林田藩の初代藩主・建部政長の父親の建部光重は慶長5年(1600年)の関ヶ原の戦いでは西軍に属した。関ヶ原の合戦の前哨戦となる安濃津城の戦いに加わっている。毛利秀元、長束正家、安国寺恵瓊、鍋島勝茂、長宗我部盛親ら3万の軍勢が安濃津城に籠城する富田信高ら約1700を攻めた。安濃津は三重県津市である。
信高が撃って出たところ、敵兵に囲まれ、危機一髪となった。そこに一人の若武者が救援に駆け付けた。その若武者は信高の妻であった。妻に命を助けられた信高であったが、後に妻の罪で改易されている。妻の甥の宇喜多左門は坂崎直盛の家臣を殺害したが、その左門を匿っていた。
関ヶ原の合戦が東軍の勝利に終わると、光重は所領を没収された。しかし、義父池田輝政の取り成しで許された。池田氏との関係が建部氏の力になった。
安濃津城の戦いの舞台となった津には慶長13年(1608年)に藤堂高虎が伊予から転封し、津藩が成立する。伊勢国と伊賀国の22万石である。後に32万3千石になり、幕末まで続いた。高虎は何度も主君を変えた人物として知られている。所属組織への滅私奉公が流行らなくなった21世紀に評価されて良い人物である。

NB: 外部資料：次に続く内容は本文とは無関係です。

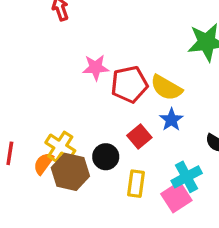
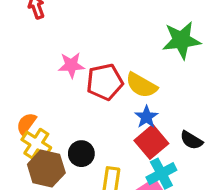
red square: (139, 137) -> (151, 142), moved, size x1.4
orange semicircle: (43, 163) -> (26, 124), moved

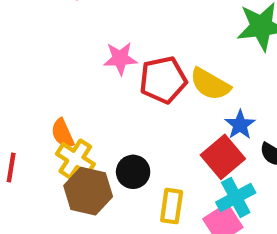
blue star: (146, 117) -> (240, 125), moved
orange semicircle: (26, 124) -> (62, 133), turned -60

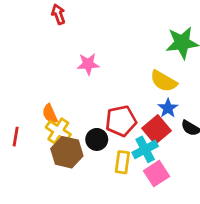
red pentagon: (163, 80) -> (121, 121), moved
yellow semicircle: (210, 84) -> (164, 81), moved
cyan cross: (236, 197) -> (145, 149), moved

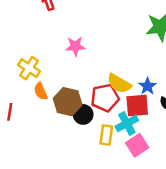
yellow semicircle: (164, 81) -> (119, 84), moved
red square: (156, 129) -> (137, 105), turned 35
yellow cross: (58, 131) -> (29, 68), moved
brown hexagon: (67, 152) -> (68, 102), moved

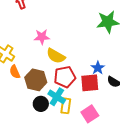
yellow semicircle: (119, 84) -> (56, 56), moved
black circle: (83, 114) -> (41, 104), moved
cyan cross: (127, 123) -> (57, 97), moved, turned -30

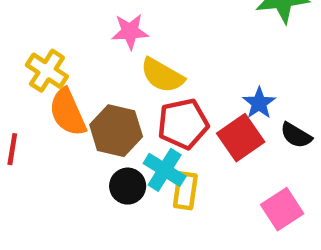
orange semicircle: (15, 72) -> (68, 112), size x1.5
red square: (90, 83) -> (241, 138), turned -30
pink square: (90, 114) -> (282, 209), moved

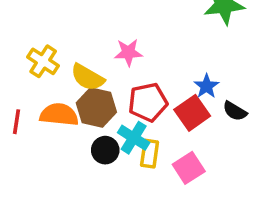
pink star: (130, 32) -> (128, 52), moved
yellow semicircle: (162, 75) -> (87, 77), moved
orange semicircle: (68, 112) -> (59, 115), moved, turned 120
pink square: (282, 209) -> (189, 168), moved

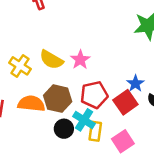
pink star: (128, 52) -> (80, 60), turned -30
yellow semicircle: (87, 77) -> (51, 60), moved

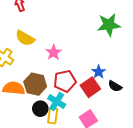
yellow semicircle: (51, 60) -> (25, 38), moved
yellow rectangle: (95, 131) -> (53, 116), moved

高虎は津城を大改修し、輪郭式平城とした。本丸跡は現在の三重県津市丸之内で、日本庭園になっている。藤堂高虎の像がある。初夏には紫陽花が咲く。堀には鯉が泳いでいる。北に安濃川、南に岩田川が流れ、外堀の役目を果たした。
この高虎の養女が小堀遠州(小堀政一)の妻になった。その次男の小堀正之は建部政長の娘を妻とした。

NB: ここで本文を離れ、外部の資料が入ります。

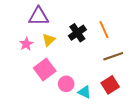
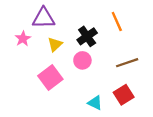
orange line: (104, 30) -> (117, 21), moved
pink star: (26, 44) -> (23, 39), moved
pink circle: (66, 84) -> (82, 60), moved

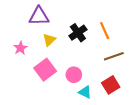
orange line: (117, 21) -> (105, 31), moved
pink star: (23, 39) -> (20, 48), moved
pink circle: (82, 60) -> (74, 75), moved

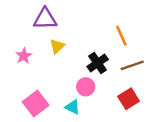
black cross: (78, 33) -> (98, 63), moved
pink square: (45, 70) -> (36, 103), moved
cyan triangle: (85, 92) -> (73, 107), moved

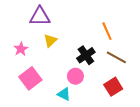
brown line: (132, 65) -> (116, 57), turned 48
pink square: (36, 103) -> (30, 78), moved

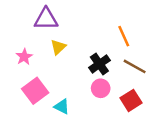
pink circle: (75, 76) -> (101, 88), moved
cyan triangle: (64, 94) -> (62, 107), moved

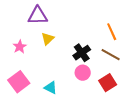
orange line: (124, 36) -> (112, 32), moved
pink square: (35, 91) -> (19, 82), moved

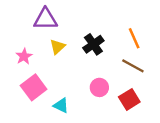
black cross: (82, 53) -> (93, 44), moved
pink square: (19, 82) -> (34, 87), moved

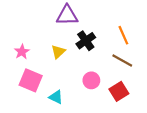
purple triangle: (45, 19) -> (67, 15), moved
yellow triangle: (57, 47) -> (58, 52), moved
pink square: (34, 87) -> (31, 80), turned -30

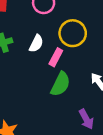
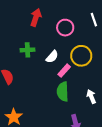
green semicircle: (60, 84) -> (63, 92), turned 138

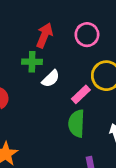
red arrow: (36, 17) -> (44, 35), moved
white semicircle: (52, 57) -> (51, 79), moved

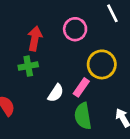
white semicircle: (51, 79) -> (56, 93), moved

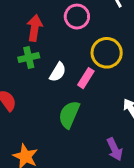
white semicircle: (56, 93) -> (58, 72), moved
green semicircle: (83, 116) -> (69, 114), moved, turned 35

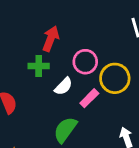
pink circle: (77, 17) -> (85, 62), moved

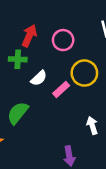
pink circle: (85, 62) -> (63, 40), moved
green semicircle: (65, 130) -> (18, 113), moved

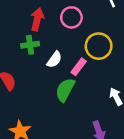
green semicircle: (18, 113) -> (65, 90), moved

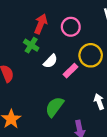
green cross: (30, 45) -> (31, 45), turned 32
green semicircle: (65, 90) -> (54, 107), moved

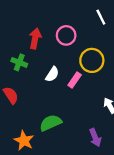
green cross: (31, 45) -> (19, 62), moved
green semicircle: (54, 107) -> (51, 123), moved, turned 40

関ヶ原の合戦後も光重は豊臣秀頼に仕え続けた。山城国の由岐神社の拝殿や摂津国の多田院、大和国の吉野水分神社など秀頼の寺社再興の作事奉行になっている(木村展子「豊臣秀頼の作事体制について」日本建築学会計画系論文集511号、1998年)。光重が奉行となった寺社は地盤を石垣で組むことなど共通点が指摘される(河合晴香、重枝豊「由岐神社拝殿の平面・軸部・組物における寸法構成に関する一考察」平成25年度 日本大学理工学部 学術講演会論文集)。